On relèvera une différence non négligeable sur la nature des textes et sur la procédure applicable pour parvenir à une harmonisation. L'article 86 prévoit que ce sont des règlements du Conseil, adoptés conformément à une procédure législative spéciale (unanimité au Conseil et approbation du Parlement européen), qui fixeront les règles de procédure applicables aux activités du Parquet européen, ainsi que celles gouvernant l'admissibilité des preuves, et les règles applicables au contrôle juridictionnel des actes de procédure.
Au contraire, l'article 82 prévoit que le Parlement européen et le Conseil peuvent établir des règles minimales en statuant par voie de directives conformément à la procédure législative ordinaire. Ces règles minimales tiennent compte des différences entre les traditions et systèmes juridiques des États membres. Elles portent sur l'admissibilité mutuelle des preuves entre les États membres, les droits des personnes dans la procédure pénale et les droits des victimes de la criminalité. La même procédure est prévue par l'article 83 aux fins d'établir des règles minimales relatives à la définition des infractions pénales et des sanctions dans des domaines de criminalité particulièrement grave revêtant une dimension transfrontière C'est aussi la procédure législative ordinaire (après consultation de la Cour des comptes) qui est prévue par l'article 325 pour arrêter les mesures nécessaires à la prévention de la fraude portant atteinte aux intérêts financiers de l'Union et à la lutte contre cette fraude.
Les règlements relatifs au Parquet européen devraient s'en tenir à un socle minimal de règles harmonisées et ne pas prétendre à l'exhaustivité. Il conviendra de prendre en compte, à travers des règles de procédures différentes, les traditions juridiques nationales (par exemple, la preuve est libre en France alors qu'elle est très encadrée au Royaume-Uni). L'harmonisation des règles de droit pénal et de procédure pénale prévue par le TFUE (articles 82 et 83) devrait être menée parallèlement.

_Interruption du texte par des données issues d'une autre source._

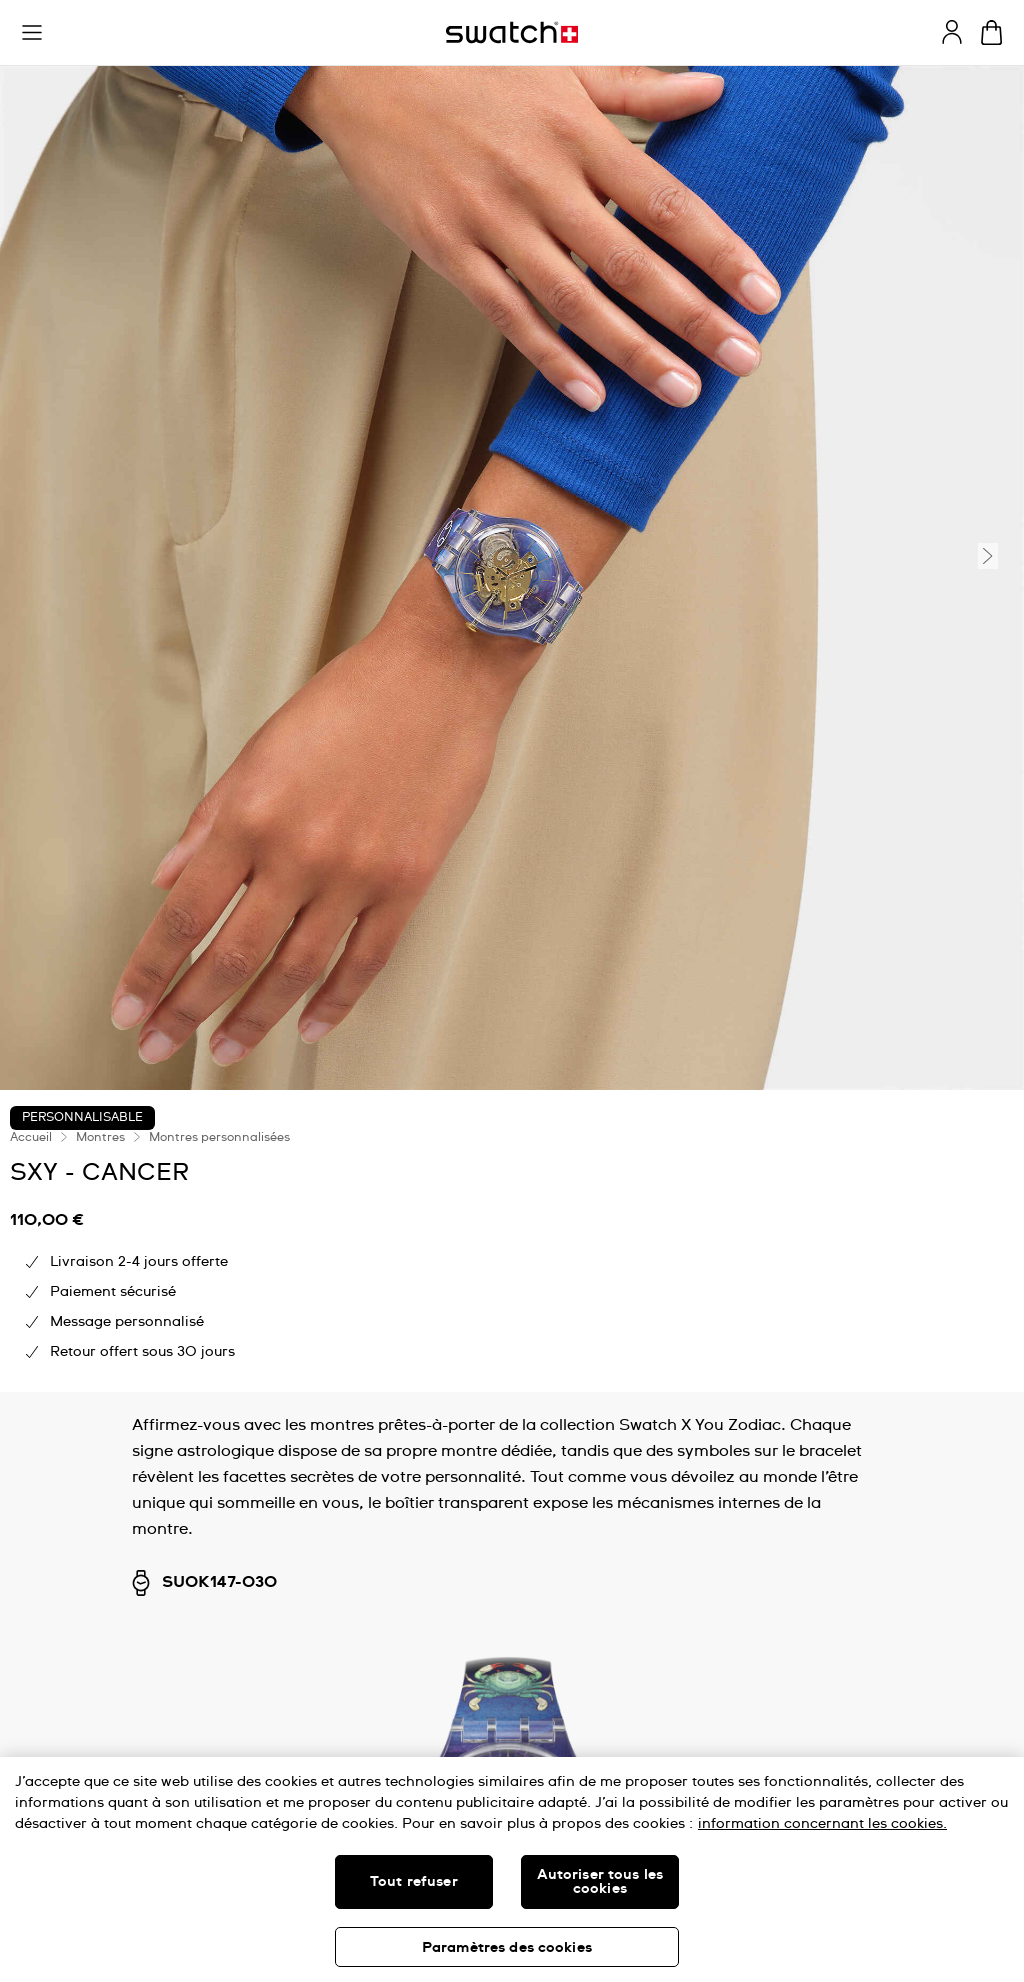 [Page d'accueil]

L'étude du Conseil d'État explicite ce qui pourrait figurer dans des textes d'harmonisation. La charge de la preuve des infractions devrait incomber au Parquet européen, auquel il appartiendrait de soumettre à un débat contradictoire l'ensemble des éléments de preuve sur lesquels il entendrait asseoir son accusation. Les textes devraient aussi définir des règles gouvernant l'admissibilité des preuves. L'hypothèse d'un régime de liberté de preuve - qui est appliqué en procédure pénale française - étant écartée par le traité, trois solutions sont envisageables : le texte communautaire pourrait soit établir une liste des modes de preuve admissibles (écoutes, perquisitions, interrogatoires...), soit prévoir que toute preuve légalement recueillie sur le territoire d'un État membre serait admissible sur le territoire d'un autre État membre (reconnaissance mutuelle), soit enfin définir un ensemble de principes généraux applicables au recueil des preuves et dont le respect conditionnerait leur admissibilité (autorisation par un juge des libertés de toute mesure coercitive de recueil d'une preuve, par exemple).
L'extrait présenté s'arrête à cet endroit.